TASK INSTRUCTIONS: What lines in the following entries hold the word "Letter"? Copy each one.

DATASET RECORDS:
-=-=-
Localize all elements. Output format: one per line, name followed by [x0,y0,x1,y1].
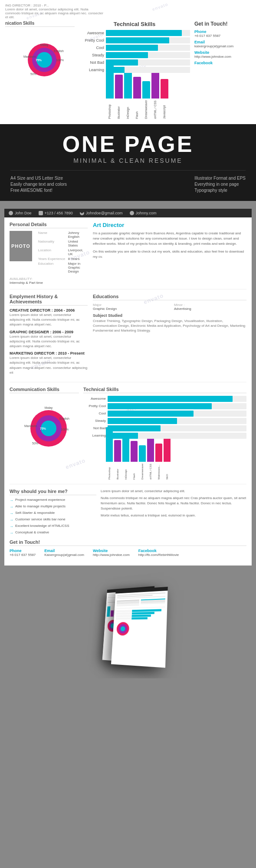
email-label: Email [194,40,251,44]
why-para-2: Nulla commodo tristique mi ac aliquam ma… [101,496,246,511]
vbar-dreamweaver: Dreamweaver [142,81,150,119]
why-text-5: Excellent knowledge of HTML/CSS [15,524,69,528]
resume-page: envato envato envato envato envato John … [4,209,252,566]
preview-section [0,574,256,678]
avail-label: AVAILABILITY: [10,277,88,281]
banner-features-left: A4 Size and US Letter Size Easily change… [10,176,67,194]
arrow-icon-4: → [10,518,13,522]
lower-bar-label-cool: Cool [83,411,106,415]
detail-education: Education Major in Graphic Design [38,262,88,273]
why-item-5: → Excellent knowledge of HTML/CSS [10,524,96,529]
bar-row-awesome: Awesome [79,30,190,36]
lower-vbar-fill-seo [164,438,171,462]
vbar-label-dreamweaver: Dreamweaver [142,99,150,119]
lower-phone-label: Phone [10,549,36,553]
lower-email-label: Email [44,549,84,553]
top-two-col: Personal Details PHOTO Name Johnny Engli… [10,222,246,285]
lower-website-val: http://www.johndoe.com [93,553,130,557]
why-section-left: Why should you hire me? → Project manage… [10,489,96,537]
minor-val: Advertising [174,307,246,311]
preview-card-front [111,587,168,668]
comm-skills-title: nication Skills [5,21,75,27]
why-item-2: → Able to manage multiple projects [10,504,96,509]
lower-bar-fill-steady [108,418,177,424]
pf-bl-3 [116,615,131,617]
bar-track [106,30,190,36]
pf-bf-3 [131,615,151,617]
website-label: Website [194,50,251,55]
banner-subtitle: MINIMAL & CLEAN RESUME [10,157,246,164]
name-val: Johnny English [68,231,88,239]
arrow-icon-6: → [10,531,13,535]
lower-email: Email Kaixergroup(at)gmail.com [44,549,84,557]
lower-bar-label-prettycool: Pretty Cool [83,404,106,408]
divider-1 [10,289,246,289]
lower-bar-track-6 [108,433,246,439]
preview-cards [89,587,167,665]
lower-comm-skills: Communication Skills Malay English Manda… [10,387,79,480]
lower-facebook: Facebook http://fb.com/RebirthMovie [138,549,179,557]
lower-vbar-fill-dreamweaver [139,445,146,462]
lower-vbar-fill-waitresses [155,444,162,462]
vbar-javascript: Javascript [161,79,168,119]
prev-bar-1 [107,606,110,617]
bar-track-4 [106,52,190,58]
major-label: Major [93,303,165,307]
pie-malay-label: Malay [40,43,49,47]
pie-chart: Malay English Mandarin 75% 100% 50% [10,30,70,77]
job-marketing: MARKETING DIRECTOR : 2010 - Present Lore… [10,351,88,375]
why-para-3: Morbi metus tellus, euismod a tristique … [101,513,246,518]
why-right-text: Lorem ipsum dolor sit amet, consectetur … [101,489,246,537]
vbar-fill-dreamweaver [142,81,150,99]
bar-fill-learning [106,67,125,73]
pie-english-label: English [54,49,64,53]
edu-major-minor: Major Graphic Design Minor : Advertising [93,303,246,311]
lower-tech-skills: Technical Skills Awesome Pretty Cool [83,387,246,480]
edu-major: Major Graphic Design [93,303,165,311]
why-text-1: Project management experience [15,498,65,502]
lower-vbar-seo: SEO [164,438,171,480]
emp-edu-col: Emplyment History & Achievements CREATIV… [10,294,246,378]
subject-title: Subject Studied [93,313,246,318]
vbar-label-flash: Flash [133,99,141,119]
why-item-4: → Customer service skills bar none [10,517,96,522]
why-item-3: → Self-Starter & responsible [10,511,96,516]
gap-section [0,201,256,209]
divider-3 [10,484,246,484]
personal-details-section: Personal Details PHOTO Name Johnny Engli… [10,222,88,285]
lower-bar-fill-cool [108,411,194,417]
lower-vbar-illustrator: Illustrator [114,440,121,480]
lower-tech-title: Technical Skills [83,387,246,393]
minor-label: Minor : [174,303,246,307]
lower-vbar-label-seo: SEO [166,462,168,480]
lower-bar-notbad: Not Bad [83,425,246,431]
nationality-key: Nationality [38,240,66,247]
lower-phone-val: +6 017 637 5587 [10,553,36,557]
lower-vbar-flash: Flash [131,441,138,480]
preview-front-left [117,600,139,607]
lower-pie-mandarin: Mandarin [24,424,37,427]
header-phone-item: +123 / 456 7890 [39,211,73,215]
bar-track-6 [106,67,190,73]
vbar-label-xhtml: xHTML / CSS [151,99,159,119]
why-item-6: → Conceptual & creative [10,530,96,535]
personal-details-rows: Name Johnny English Nationality United S… [38,231,88,274]
years-key: Years Experience [38,257,66,261]
arrow-icon-1: → [10,498,13,503]
banner-features: A4 Size and US Letter Size Easily change… [10,170,246,194]
job-title-3: MARKETING DIRECTOR : 2010 - Present [10,351,88,355]
detail-nationality: Nationality United States [38,240,88,247]
art-director-text2: On this website you are able to check ou… [93,249,246,260]
avail-val: Internship & Part time [10,281,88,285]
prev-bar-2 [110,610,114,616]
bar-label-steady: Steady [79,53,104,57]
bar-label-awesome: Awesome [79,31,104,35]
bar-track-2 [106,37,190,43]
employment-section: Emplyment History & Achievements CREATIV… [10,294,88,378]
bar-label-prettycool: Pretty Cool [79,38,104,43]
lower-vbar-fill-photoshop [106,427,113,462]
why-item-1: → Project management experience [10,498,96,503]
detail-name: Name Johnny English [38,231,88,239]
job-body-3: Lorem ipsum dolor sit amet, consectetur … [10,355,88,375]
bar-label-cool: Cool [79,46,104,50]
-=-=-
RESULT:
banner-features-left: A4 Size and US Letter Size Easily change… [10,176,67,194]
banner-features: A4 Size and US Letter Size Easily change… [10,170,246,194]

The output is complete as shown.